------ MATERIAL SUPPLIED ------
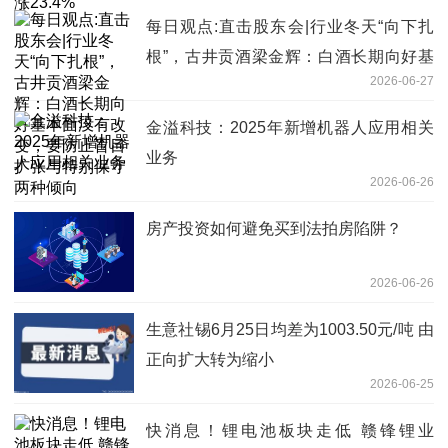
每日观点:直击股东会|行业冬天“向下扎
根”，古井贡酒梁金辉：白酒长期向好基
2026-06-27
本面没有改变，要防止盲目扩张与特别保
守两种倾向
金溢科技：2025年新增机器人应用相关
业务
2026-06-26
房产投资如何避免买到法拍房陷阱？
2026-06-26
生意社锡6月25日均差为1003.50元/吨 由
正向扩大转为缩小
2026-06-25
快消息！锂电池板块走低 赣锋锂业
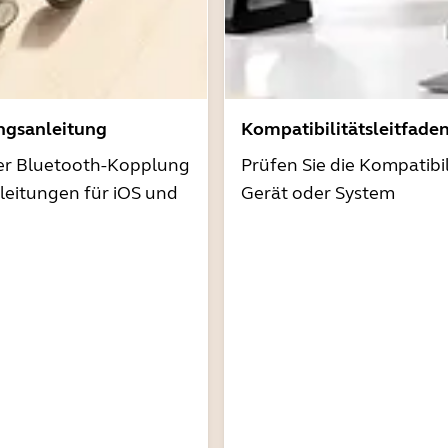
ngsanleitung
Kompatibilitätsleitfade
der Bluetooth-Kopplung
Prüfen Sie die Kompatibil
nleitungen für iOS und
Gerät oder System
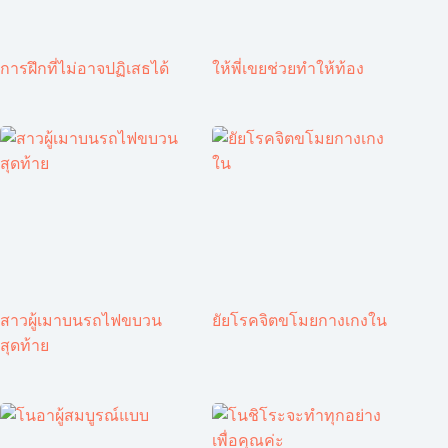
การฝึกที่ไม่อาจปฏิเสธได้
ให้พี่เขยช่วยทำให้ท้อง
สาวผู้เมาบนรถไฟขบวน
ยัยโรคจิตขโมยกางเกงใน
สุดท้าย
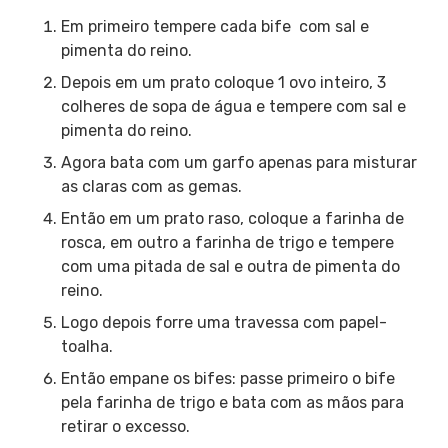
Em primeiro tempere cada bife com sal e
pimenta do reino.
Depois em um prato coloque 1 ovo inteiro, 3
colheres de sopa de água e tempere com sal e
pimenta do reino.
Agora bata com um garfo apenas para misturar
as claras com as gemas.
Então em um prato raso, coloque a farinha de
rosca, em outro a farinha de trigo e tempere
com uma pitada de sal e outra de pimenta do
reino.
Logo depois forre uma travessa com papel-
toalha.
Então empane os bifes: passe primeiro o bife
pela farinha de trigo e bata com as mãos para
retirar o excesso.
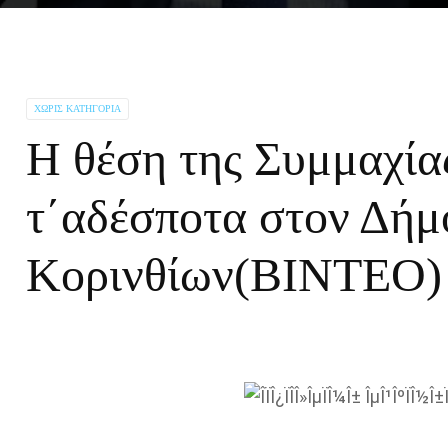
ΧΩΡΊΣ ΚΑΤΗΓΟΡΊΑ
Η θέση της Συμμαχίας
τ΄αδέσποτα στον Δήμ
Κορινθίων(ΒΙΝΤΕΟ)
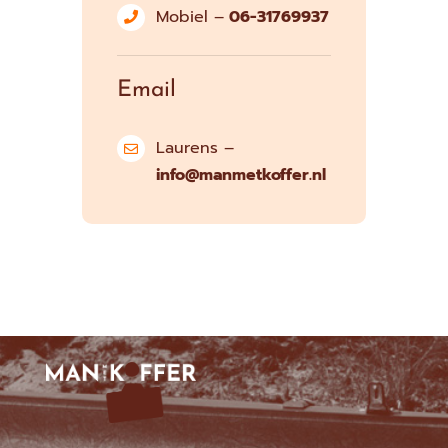
Mobiel –
06-31769937
Email
Laurens –
info@manmetkoffer.nl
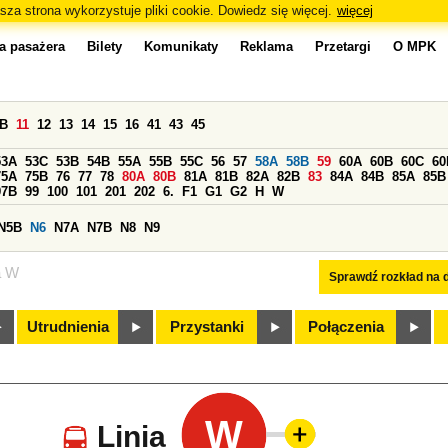
sza strona wykorzystuje pliki cookie. Dowiedz się więcej.
więcej
a pasażera
Bilety
Komunikaty
Reklama
Przetargi
O MPK
0B
11
12
13
14
15
16
41
43
45
53A
53C
53B
54B
55A
55B
55C
56
57
58A
58B
59
60A
60B
60C
60
75A
75B
76
77
78
80A
80B
81A
81B
82A
82B
83
84A
84B
85A
85B
97B
99
100
101
201
202
6.
F1
G1
G2
H
W
N5B
N6
N7A
N7B
N8
N9
a W
Sprawdź rozkład na d
Utrudnienia
Przystanki
Połączenia
W
Linia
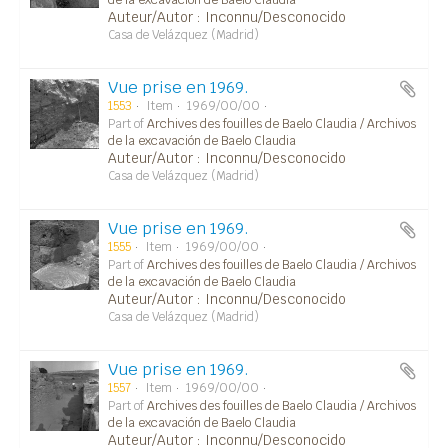
de la excavación de Baelo Claudia
Auteur/Autor : Inconnu/Desconocido
Casa de Velázquez (Madrid)
Vue prise en 1969.
1553
Item
1969/00/00
Part of
Archives des fouilles de Baelo Claudia / Archivos
de la excavación de Baelo Claudia
Auteur/Autor : Inconnu/Desconocido
Casa de Velázquez (Madrid)
Vue prise en 1969.
1555
Item
1969/00/00
Part of
Archives des fouilles de Baelo Claudia / Archivos
de la excavación de Baelo Claudia
Auteur/Autor : Inconnu/Desconocido
Casa de Velázquez (Madrid)
Vue prise en 1969.
1557
Item
1969/00/00
Part of
Archives des fouilles de Baelo Claudia / Archivos
de la excavación de Baelo Claudia
Auteur/Autor : Inconnu/Desconocido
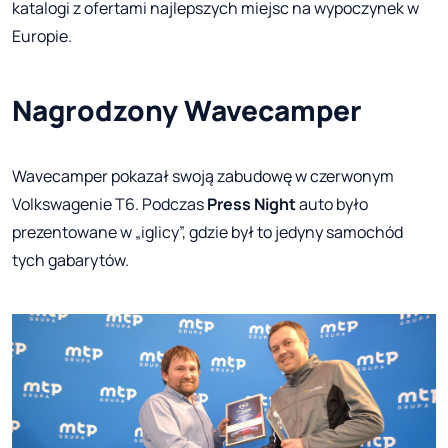
katalogi z ofertami najlepszych miejsc na wypoczynek w
Europie.
Nagrodzony Wavecamper
Wavecamper pokazał swoją zabudowę w czerwonym
Volkswagenie T6. Podczas
Press Night
auto było
prezentowane w „iglicy”, gdzie był to jedyny samochód
tych gabarytów.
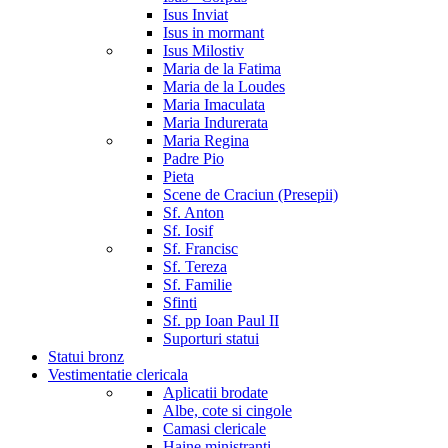
Isus Inviat
Isus in mormant
Isus Milostiv
Maria de la Fatima
Maria de la Loudes
Maria Imaculata
Maria Indurerata
Maria Regina
Padre Pio
Pieta
Scene de Craciun (Presepii)
Sf. Anton
Sf. Iosif
Sf. Francisc
Sf. Tereza
Sf. Familie
Sfinti
Sf. pp Ioan Paul II
Suporturi statui
Statui bronz
Vestimentatie clericala
Aplicatii brodate
Albe, cote si cingole
Camasi clericale
Haine ministranti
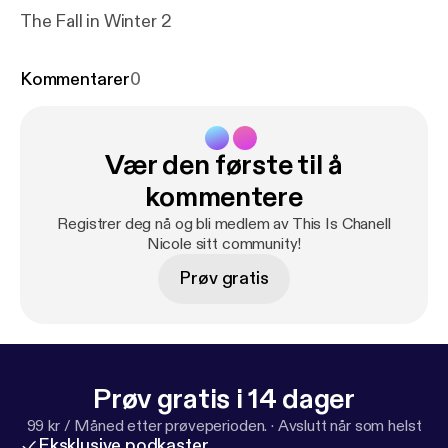
The Fall in Winter 2
Kommentarer
0
Vær den første til å
kommentere
Registrer deg nå og bli medlem av This Is Chanell
Nicole sitt community!
Prøv gratis
Prøv gratis i 14 dager
99 kr / Måned etter prøveperioden.
·
Avslutt når som helst
Eksklusive podkaster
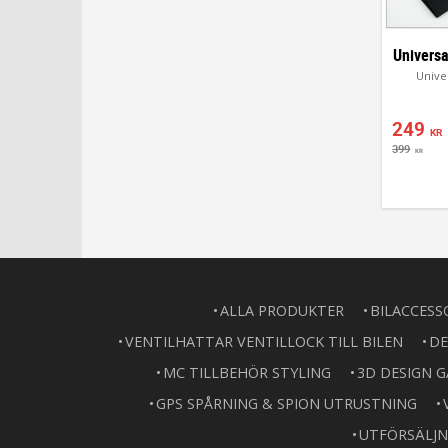
Universa
Univer
249
KR
399
KR
ALLA PRODUKTER
BILACCESS
VENTILHATTAR VENTILLOCK TILL BILEN
DE
MC TILLBEHÖR STYLING
3D DESIGN 
GPS SPÅRNING & SPION UTRUSTNING
UTFÖRSÄLJN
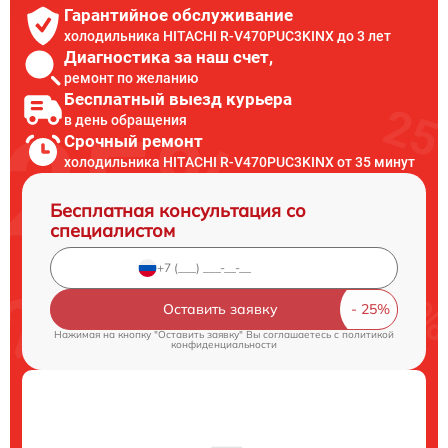
Гарантийное обслуживание
холодильника HITACHI R-V470PUC3KINX до 3 лет
Диагностика за наш счет,
ремонт по желанию
Бесплатный выезд курьера
в день обращения
Срочный ремонт
холодильника HITACHI R-V470PUC3KINX от 35 минут
Бесплатная консультация со
специалистом
Оставить заявку
Нажимая на кнопку "Оставить заявку" Вы соглашаетесь c
политикой
конфиденциальности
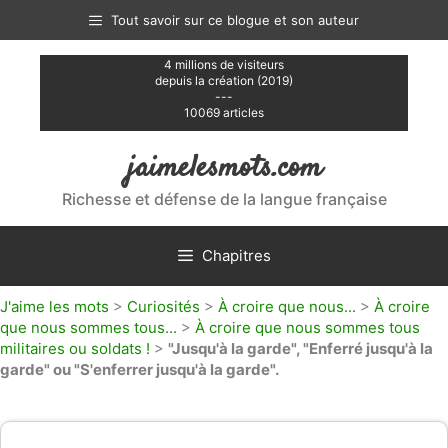
Aller
Tout savoir sur ce blogue et son auteur
au
contenu
4 millions de visiteurs
depuis la création (2019)
---
10069 articles
jaimelesmots.com
Richesse et défense de la langue française
Chapitres
J'aime les mots
>
Curiosités
>
À croire que nous...
>
À croire
que nous sommes tous...
>
À croire que nous sommes tous
militaires ou soldats !
>
"Jusqu'à la garde", "Enferré jusqu'à la
garde" ou "S'enferrer jusqu'à la garde".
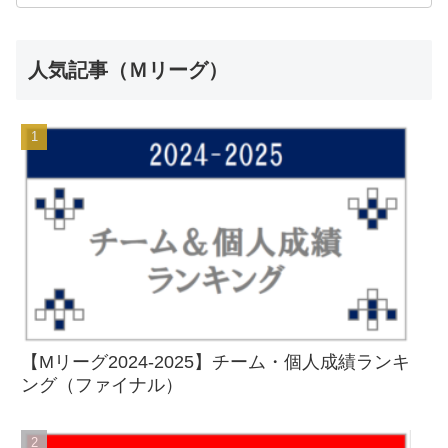
人気記事（Ｍリーグ）
【Mリーグ2024-2025】チーム・個人成績ランキ
ング（ファイナル）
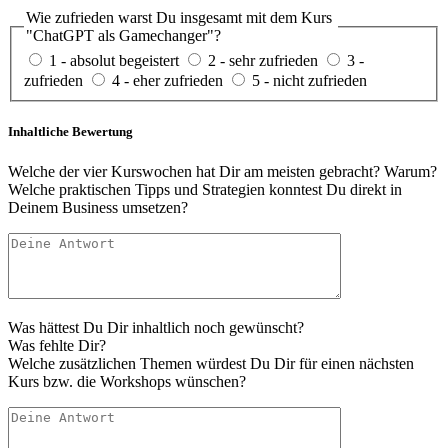
Wie zufrieden warst Du insgesamt mit dem Kurs
"ChatGPT als Gamechanger"?
1 - absolut begeistert
2 - sehr zufrieden
3 -
zufrieden
4 - eher zufrieden
5 - nicht zufrieden
Inhaltliche Bewertung
Welche der vier Kurswochen hat Dir am meisten gebracht? Warum?
Welche praktischen Tipps und Strategien konntest Du direkt in
Deinem Business umsetzen?
Was hättest Du Dir inhaltlich noch gewünscht?
Was fehlte Dir?
Welche zusätzlichen Themen würdest Du Dir für einen nächsten
Kurs bzw. die Workshops wünschen?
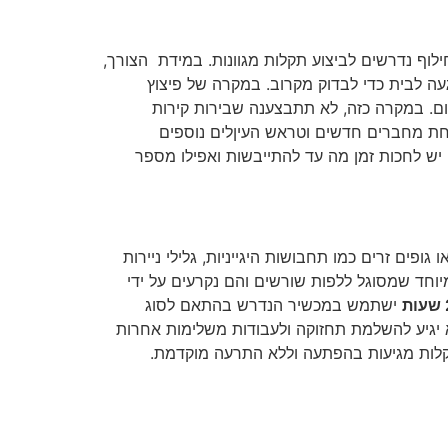
יש ניידת עמוסה בכלי עבודה ובחלקי חילוף נדרשים לביצוע תקלות מגוונות. במידת הצורך,
עה לבית כדי לבדוק מקרוב. במקרה של פיצוץ
ום. במקרה כזה, לא תתבצענה שבירות קירות
נחת מחברים חדשים וטראש העיןלים נוספים
יש לחכות זמן מה עד להתייבשות ואפילו מספר
פים זרים כמו תחבושות היגייניות, גלילי ניירות
וחד שמסוגל ללפות שורשים והם נקרעים על ידי
ישתמש במכשיר הנדרש בהתאם לסוג
24 שעות בעיות מיידיות ובמידה ויידרש הוא יגיע להשלמת תחזוקה ולעבודות משלימות אחרות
------
## PROBLEM TO WORK ON
From the first line to the last, set down the records above exactly and skip the pictures.

## OUTPUT
每日观点:直击股东会|行业冬天“向下扎
根”，古井贡酒梁金辉：白酒长期向好基
2026-06-27
本面没有改变，要防止盲目扩张与特别保
守两种倾向
金溢科技：2025年新增机器人应用相关
业务
2026-06-26
房产投资如何避免买到法拍房陷阱？
2026-06-26
生意社锡6月25日均差为1003.50元/吨 由
正向扩大转为缩小
2026-06-25
快消息！锂电池板块走低 赣锋锂业
ngsanleitung
Kompatibilitätsleitfade
der Bluetooth-Kopplung
Prüfen Sie die Kompatibil
nleitungen für iOS und
Gerät oder System
การฝึกที่ไม่อาจปฏิเสธได้
ให้พี่เขยช่วยทำให้ท้อง
สาวผู้เมาบนรถไฟขบวน
ยัยโรคจิตขโมยกางเกงใน
สุดท้าย
Em primeiro tempere cada bife com sal e
pimenta do reino.
Depois em um prato coloque 1 ovo inteiro, 3
colheres de sopa de água e tempere com sal e
pimenta do reino.
Agora bata com um garfo apenas para misturar
as claras com as gemas.
Então em um prato raso, coloque a farinha de
rosca, em outro a farinha de trigo e tempere
com uma pitada de sal e outra de pimenta do
reino.
Logo depois forre uma travessa com papel-
toalha.
Então empane os bifes: passe primeiro o bife
pela farinha de trigo e bata com as mãos para
retirar o excesso.
ΧΩΡΊΣ ΚΑΤΗΓΟΡΊΑ
Η θέση της Συμμαχίας
τ΄αδέσποτα στον Δήμ
Κορινθίων(ΒΙΝΤΕΟ)
Mobiel –
06-31769937
Email
Laurens –
info@manmetkoffer.nl
sza strona wykorzystuje pliki cookie. Dowiedz się więcej.
więcej
a pasażera
Bilety
Komunikaty
Reklama
Przetargi
O MPK
0B
11
12
13
14
15
16
41
43
45
53A
53C
53B
54B
55A
55B
55C
56
57
58A
58B
59
60A
60B
60C
60
75A
75B
76
77
78
80A
80B
81A
81B
82A
82B
83
84A
84B
85A
85B
97B
99
100
101
201
202
6.
F1
G1
G2
H
W
N5B
N6
N7A
N7B
N8
N9
a W
Sprawdź rozkład na d
Utrudnienia
Przystanki
Połączenia
W
Linia
de la excavación de Baelo Claudia
Auteur/Autor : Inconnu/Desconocido
Casa de Velázquez (Madrid)
Vue prise en 1969.
1553
Item
1969/00/00
Part of
Archives des fouilles de Baelo Claudia / Archivos
de la excavación de Baelo Claudia
Auteur/Autor : Inconnu/Desconocido
Casa de Velázquez (Madrid)
Vue prise en 1969.
1555
Item
1969/00/00
Part of
Archives des fouilles de Baelo Claudia / Archivos
de la excavación de Baelo Claudia
Auteur/Autor : Inconnu/Desconocido
Casa de Velázquez (Madrid)
Vue prise en 1969.
1557
Item
1969/00/00
Part of
Archives des fouilles de Baelo Claudia / Archivos
de la excavación de Baelo Claudia
Auteur/Autor : Inconnu/Desconocido
katalogi z ofertami najlepszych miejsc na wypoczynek w
Europie.
Nagrodzony Wavecamper
Wavecamper pokazał swoją zabudowę w czerwonym
Volkswagenie T6. Podczas
Press Night
auto było
prezentowane w „iglicy”, gdzie był to jedyny samochód
tych gabarytów.
Isus Inviat
Isus in mormant
Isus Milostiv
Maria de la Fatima
Maria de la Loudes
Maria Imaculata
Maria Indurerata
Maria Regina
Padre Pio
Pieta
Scene de Craciun (Presepii)
Sf. Anton
Sf. Iosif
Sf. Francisc
Sf. Tereza
Sf. Familie
Sfinti
Sf. pp Ioan Paul II
Suporturi statui
Statui bronz
Vestimentatie clericala
Aplicatii brodate
Albe, cote si cingole
Camasi clericale
Haine ministranti
The Fall in Winter 2
Kommentarer
0
Vær den første til å
kommentere
Registrer deg nå og bli medlem av This Is Chanell
Nicole sitt community!
Prøv gratis
Prøv gratis i 14 dager
99 kr / Måned etter prøveperioden.
·
Avslutt når som helst
Eksklusive podkaster
Universa
Univer
249
KR
399
KR
ALLA PRODUKTER
BILACCESS
VENTILHATTAR VENTILLOCK TILL BILEN
DE
MC TILLBEHÖR STYLING
3D DESIGN 
GPS SPÅRNING & SPION UTRUSTNING
UTFÖRSÄLJN
Гарантийное обслуживание
холодильника HITACHI R-V470PUC3KINX до 3 лет
Диагностика за наш счет,
ремонт по желанию
Бесплатный выезд курьера
в день обращения
Срочный ремонт
холодильника HITACHI R-V470PUC3KINX от 35 минут
Бесплатная консультация со
специалистом
Оставить заявку
Нажимая на кнопку "Оставить заявку" Вы соглашаетесь c
политикой
конфиденциальности
Aller
Tout savoir sur ce blogue et son auteur
au
contenu
4 millions de visiteurs
depuis la création (2019)
---
10069 articles
jaimelesmots.com
Richesse et défense de la langue française
Chapitres
J'aime les mots
>
Curiosités
>
À croire que nous...
>
À croire
que nous sommes tous...
>
À croire que nous sommes tous
militaires ou soldats !
>
"Jusqu'à la garde", "Enferré jusqu'à la
garde" ou "S'enferrer jusqu'à la garde".
人気記事（Ｍリーグ）
【Mリーグ2024-2025】チーム・個人成績ランキ
ング（ファイナル）
Wie zufrieden warst Du insgesamt mit dem Kurs
"ChatGPT als Gamechanger"?
1 - absolut begeistert
2 - sehr zufrieden
3 -
zufrieden
4 - eher zufrieden
5 - nicht zufrieden
Inhaltliche Bewertung
Welche der vier Kurswochen hat Dir am meisten gebracht? Warum?
Welche praktischen Tipps und Strategien konntest Du direkt in
Deinem Business umsetzen?
Was hättest Du Dir inhaltlich noch gewünscht?
Was fehlte Dir?
Welche zusätzlichen Themen würdest Du Dir für einen nächsten
Kurs bzw. die Workshops wünschen?
יש ניידת עמוסה בכלי עבודה ובחלקי חילוף נדרשים לביצוע תקלות מגוונות. במידת הצורך,
עה לבית כדי לבדוק מקרוב. במקרה של פיצוץ
ום. במקרה כזה, לא תתבצענה שבירות קירות
נחת מחברים חדשים וטראש העיןלים נוספים
יש לחכות זמן מה עד להתייבשות ואפילו מספר
פים זרים כמו תחבושות היגייניות, גלילי ניירות
וחד שמסוגל ללפות שורשים והם נקרעים על ידי
ישתמש במכשיר הנדרש בהתאם לסוג
24 שעות בעיות מיידיות ובמידה ויידרש הוא יגיע להשלמת תחזוקה ולעבודות משלימות אחרות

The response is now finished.